On a multiple twisted pair shielded cables
Should the drain wires connected at both ends one in the field device and Panel side where the Instrument is mounted

 

[oldsparky52]

Typically drain wires are connected at one end only. If you connect it at both ends you can create a ground loop.

 

[PaulMmn]

If I remember correctly (IIRC), one device is designated the 'hub,' and all wires radiating from the hub have their drain/shields connected at the hub. Basically, the hub extends its shield outward, wrapping around all the wires radiating outward.

 

[hbiss]

Only time there would be an exception to this rule is when the shield is being used to ground the remote device. This is why it's best to consult the manufacturer's literature before making any generalizations.

-Hal

 

[bwat]

This is very true:

This is why it's best to consult the manufacturer's literature before making any generalizations.

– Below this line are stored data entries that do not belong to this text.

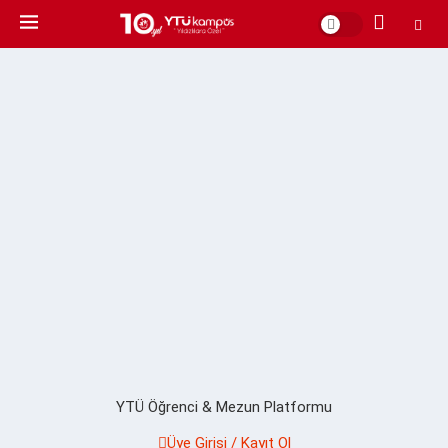
YTÜ Öğrenci & Mezun Platformu
Üye Girişi / Kayıt Ol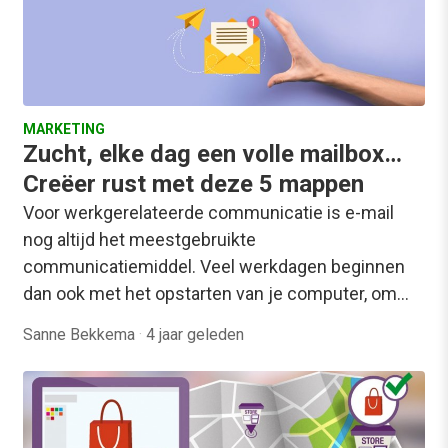
MARKETING
Zucht, elke dag een volle mailbox…
Creëer rust met deze 5 mappen
Voor werkgerelateerde communicatie is e-mail
nog altijd het meestgebruikte
communicatiemiddel. Veel werkdagen beginnen
dan ook met het opstarten van je computer, om…
Sanne Bekkema
·
4 jaar geleden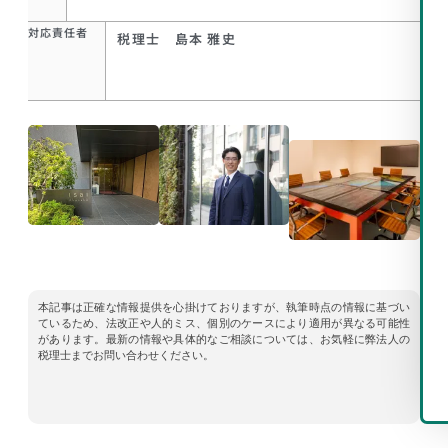
対応責任者
税理士 島本 雅史
本記事は正確な情報提供を心掛けておりますが、執筆時点の情報に基づい
ているため、法改正や人的ミス、個別のケースにより適用が異なる可能性
があります。最新の情報や具体的なご相談については、お気軽に弊法人の
税理士までお問い合わせください。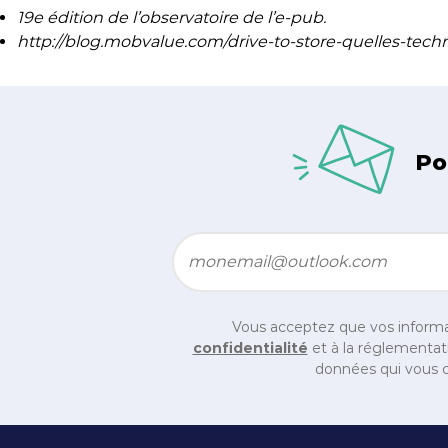
19e édition de l’observatoire de l’e-pub.
http://blog.mobvalue.com/drive-to-store-quelles-tech
Po
Email
*
Vous acceptez que vos informa
confidentialité
et à la réglementati
données qui vous c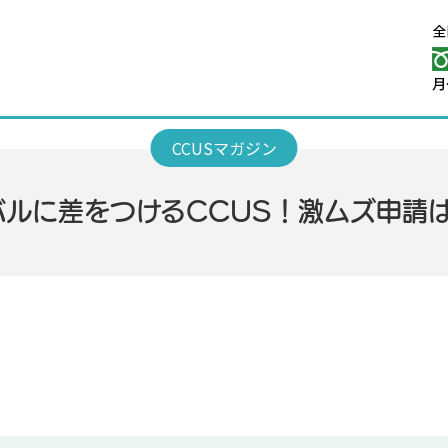
バルに差をつけるCCUS！激ムズ申請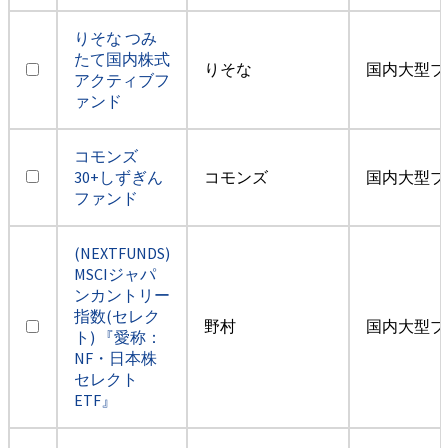
りそな つみ
たて国内株式
りそな
国内大型ブ
アクティブフ
ァンド
コモンズ
30+しずぎん
コモンズ
国内大型ブ
ファンド
(NEXTFUNDS)
MSCIジャパ
ンカントリー
指数(セレク
野村
国内大型ブ
ト) 『愛称：
NF・日本株
セレクト
ETF』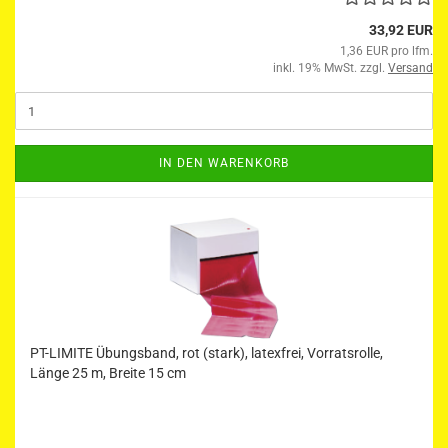
33,92 EUR
1,36 EUR pro lfm.
inkl. 19% MwSt. zzgl.
Versand
IN DEN WARENKORB
PT-LIMITE Übungsband, rot (stark), latexfrei, Vorratsrolle,
Länge 25 m, Breite 15 cm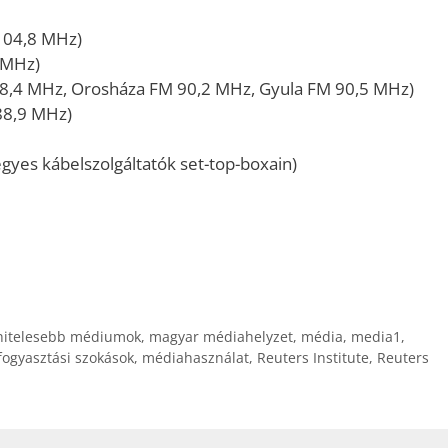
104,8 MHz)
 MHz)
8,4 MHz, Orosháza FM 90,2 MHz, Gyula FM 90,5 MHz)
88,9 MHz)
gyes kábelszolgáltatók set-top-boxain)
hitelesebb médiumok
,
magyar médiahelyzet
,
média
,
media1
,
ogyasztási szokások
,
médiahasználat
,
Reuters Institute
,
Reuters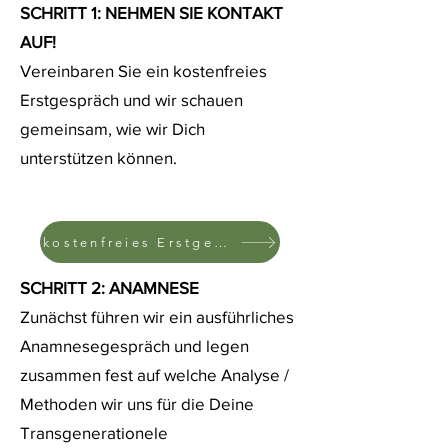
SCHRITT 1: NEHMEN SIE KONTAKT
AUF!
Vereinbaren Sie ein kostenfreies
Erstgespräch und wir schauen
gemeinsam, wie wir
Dich
unterstützen können
.
kostenfreies Erstgespräch
SCHRITT 2: ANAMNESE
​Zunächst führen wir ein ausführliches
Anamnesegespräch und legen
zusammen fest auf welche Analyse /
Methoden wir uns für die Deine
Transgenerationele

Whether or not it creates a ground loop really depends on the devices in question and what their shield terminal is connected to. Think of just connecting the EGC buses or metal chasis between two pieces of equipment. That doesn't hurt anything or cause ground loops. And I recall reading in a certain instrumentation manufacturer's doc that they actually recommended connecting on both ends. The claim was that connecting on one end makes the shield act a little bit like an antenna.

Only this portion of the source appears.